Мы углубились в город. Все жители сидели по домам, закрыв ставни от стоявшего стеной дождя. В грязных боковых переулках и затопленных канавах рылись в мусоре бродячие собаки и свиньи. Чем ближе мы подходили к новому дворцу, тем основательнее становились дома. Я предположил, что они принадлежали богатым купцам и королевскому окружению. Иногда между зданиями мелькал слуга или раб, бегущий с каким-то поручением, прыгая между потоками воды с крыш и водостоков. Промокшие, мы брели дальше, пока не вошли в королевский квартал. Это была огромная строительная площадка. Повсюду лежали строительные материалы – кучи бревен, груды тесаного камня и штабели кирпича. Здесь, наконец, шла какая-то деятельность. Плотники пилой и стругами обрабатывали огромные балки, спрятавшись от дождя под длинными низкими укрытиями. Другие работники десятками кувалд колотили по раскаленному металлу, каменщики резали и кололи камень, а из странного вида строения – судя по большой куче глины рядом, печи для обжига – шел дым. Мы миновали временный навес, под которым люди ходили вокруг круглой ямы, толкая тяжелый брус. Заглянув в яму, я увидел, что брус приводит в движение лопасти, которые месят какую-то бурую кашу, и понял, что они замешивают огромное количество раствора.
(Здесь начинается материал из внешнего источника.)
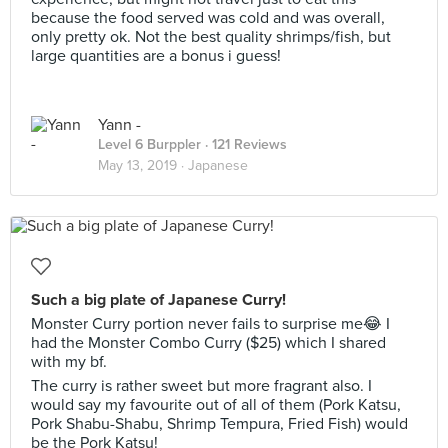
because the food served was cold and was overall,
only pretty ok. Not the best quality shrimps/fish, but
large quantities are a bonus i guess!
Yann -
Level 6 Burppler
· 121 Reviews
May 13, 2019 ·
Japanese
Such a big plate of Japanese Curry!
Monster Curry portion never fails to surprise me😂 I
had the Monster Combo Curry ($25) which I shared
with my bf.
The curry is rather sweet but more fragrant also. I
would say my favourite out of all of them (Pork Katsu,
Pork Shabu-Shabu, Shrimp Tempura, Fried Fish) would
be the Pork Katsu!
Когда мы подошли ближе, назначение ряда недостроенных строений стало понятнее. Массивное прямоугольное здание имело те же пропорции, что и пиршественный зал моего отца, и я догадался, что здесь будет палата для больших собраний. За ним приобретало очертания большое восьмиугольное здание, и строительство его уже заметно продвинулось. Уже было возведено основание крыши и сделан каркас для большого купола. Я догадался, что здесь будет королевская церковь. Я также заметил основание и нижнюю часть стен для длинной галереи, и меня поразили не только размеры и размах строений, до того я никогда не видел, чтобы так широко использовался кирпич. На родине мы строили стены из бревен и глины и крыли их тростником или черепицей, такие крыши требовалось регулярно менять. А здесь монументальные стены возводились из тысяч рядов ржавого цвета кирпичей, иногда перемежавшихся рядами из тесаного камня. Любому, кто их видел, становилось ясно: здания строятся навечно.
Арнульф повел волов через грязное месиво к группе других зданий и, не дойдя, остановил повозку.
– Здесь наши пути расходятся, – сказал он в своей грубоватой манере. – Я подчиняюсь службе сенешаля. – Он помолчал. – Спасибо за помощь в пути. Вряд ли мы встретимся снова.
Он отошел к своим волам, цокнул языком, и повозка со скрипом двинулась по грязи. Мне было жаль расставаться с ним, потому что он оказался честным человеком, и у него хватало терпения учить меня и Озрика говорить по-франкски. Слова были немного похожи на саксонские, и мы с невольником практиковались друг с другом, так что немного освоились с языком и с каждым днем его улучшали. При последнем взгляде вслед Арнульфу я увидел лишь кончик его прута над чаном с угрями, этот прут более чем когда-либо напоминал удочку.
Мы остались одни под дождем, и появилась возможность переместить наглазник на другой глаз. Я обнаружил, что если слишком долго держать глаз прикрытым, то потом трудно им смотреть.
Ближайшим укрытием был портик недостроенного восьмиугольного здания, которое я заметил раньше. Я побежал туда и снял свой промокший плащ, стараясь не обрызгать уже слонявшихся там двух священников.